Sa notoriété et son carnet de commandes grandissant, le sculpteur avait petit à petit colonisé tout le site. Après sa mort, en 1929, sa femme Cléopâtre et sa fille Rhodia avaient continué à veiller sur les lieux, créé le musée ouvert en 1949 et fait procéder à diverses extensions. L’établissement fait aujourd’hui parti du réseau des musées de la Ville, Paris Musées.
«Importants désordres»
Mais c’est bien le lieu où tout a démarré - l’atelier et, ce faisant tout le bâtiment central - qui nécessitait une intervention. «Un tel bâtiment, avec sa structure en bois et ses fondations légères, n’avait pas été conçu pour durer. Il présentait d’importants désordres», explique Martin Dior, chef de projet au sein du service bâtiments de la direction technique de Paris Musées.

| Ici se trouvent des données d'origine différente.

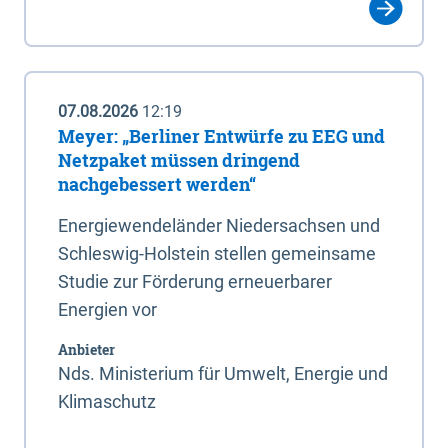
07.08.2026
12:19
Meyer: „Berliner Entwürfe zu EEG und
Netzpaket müssen dringend
nachgebessert werden“
Energiewendeländer Niedersachsen und
Schleswig-Holstein stellen gemeinsame
Studie zur Förderung erneuerbarer
Energien vor
Anbieter
Nds. Ministerium für Umwelt, Energie und
Klimaschutz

L’opération supposait donc une reprise importante des structures mais, insiste l’architecte Bertrand Naut, désigné en 2019 avec l’entreprise Lefèvre dans le cadre d’une consultation de conception-réalisation, «rien de ce que nous devions faire ne devait se voir. Nous sommes donc intervenus uniquement là où c’était nécessaire, en particulier pour que la pièce maîtresse, l’atelier de Bourdelle, reste dans son jus.»
Aujourd’hui dans cet espace joliment vieillot avec son parquet à chevrons, la délicate galerie sur laquelle Bourdelle dormait à l'origine et son accumulation de vieux meubles et de sculptures, de pierre à aiguiser et de poêle au tuyau brisé, on remarque à peine les traces du chantier. Pourtant l’atelier a été entièrement excavé, notamment pour permettre de procéder, par l’intérieur, à des injections de béton de comblement de carrières souterraines. Les fondations ont été reprises et une tranchée créée pour faire passer les réseaux.
«Respect des volumes»
Pour renforcer la structure, «nous avons été les seuls à proposer de l’acier plutôt que du bois, car cela permettait d’avoir des éléments de sections plus petites, remarque Bertrand Naut. Plutôt que d’user d’un matériau d’époque, nous avons privilégié le respect des volumes historiques». De fins IPN sont venus doubler, par l’intérieur, les poteaux de façades en bois. A ces éléments verticaux viennent s’ajouter ceux inclus dans le nouveau plancher du R+1, formant ainsi une série de portiques en L venant se raccrocher à l’extension sud du musée, et notamment la galerie couverte construite au XXe siècle.
À lire aussi
«La démolition de l’ancien plancher de l’étage et son remplacement par un nouveau s’explique par les nouveaux usages du niveau supérieur. Avant, il n’était pas accessible au public mais désormais il accueille un petit café-restaurant et son office, ainsi que la centrale de traitement d’air (CTA). Il fallait donc assurer une portance plus importante», note Bertrand Naut.
Jaune citron
L’espace de restauration est installé dans ce qui était l’appartement jaune citron de Rhodia, la fille de Bourdelle, et de son époux, le décorateur Michel Dufet, et a été réagencé par le studio d’architecture Same. «Tout cela n’a pas vraiment pas été une opération spectaculaire, plutôt de la dentelle, conclut Bertrand Naut. Je crois que nous ne nous en sommes pas trop mal tirés. » Le public peut donc retrouver avec bonheur ce lieu au charme inchangé.
Fiche technique
Maîtrise d’ouvrage : Paris Musées.
Maîtrise d’ouvrage déléguée : Ville de Paris/ DCPA - Samo – secteur culture.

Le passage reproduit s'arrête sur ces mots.